Design Cross-sectional survey.

Setting Community and home environments of women eligible for breast screening aged 50—64 years, living in South East London. Method Structured, self-completed or assisted-completion questionnaires.

Results The decision to attend or decline screening is rational and personally justifiable, engaging factors linked to emotions and attitude. Attitudes about breast screening and perceived personal importance of breast screening are the strongest predictors of attendance and non-attendance. There are differences between ethnic groups in perceptions of breast screening. Regular attendance at screening is associated with ethnicity, although consistent avoidance of mammography is not. Inconvenience is an important factor in missing appointments, and tends to be prolonged rather than specific to the time or day of the pre-booked invitation. GP and health worker advice are good persuaders towards attendance. Pain and anxiety during mammography are notable dissuaders against re-attending.

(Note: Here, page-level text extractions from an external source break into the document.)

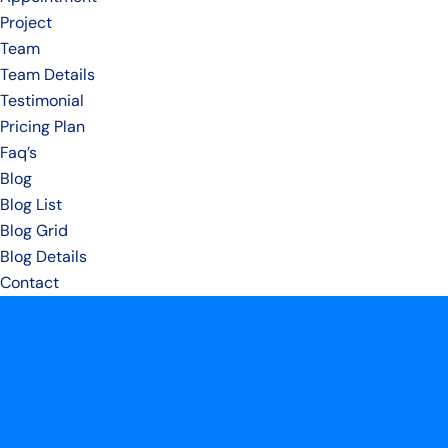
Project
Team
Team Details
Testimonial
Pricing Plan
Faq’s
Blog
Blog List
Blog Grid
Blog Details
Contact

Conclusion Appropriate service provision requires consideration of local factors, as well as the medical needs of the population eligible for breast screening. Lay perceptions of potential personal costs of attending or not attending breast screening are important for guiding health promotion. Information providers should consider the language needs of a culturally and educationally mixed community. Health care professionals are well placed to encourage uptake of breast screening through disseminating information that promotes attendance, both within and outside the breast screening service.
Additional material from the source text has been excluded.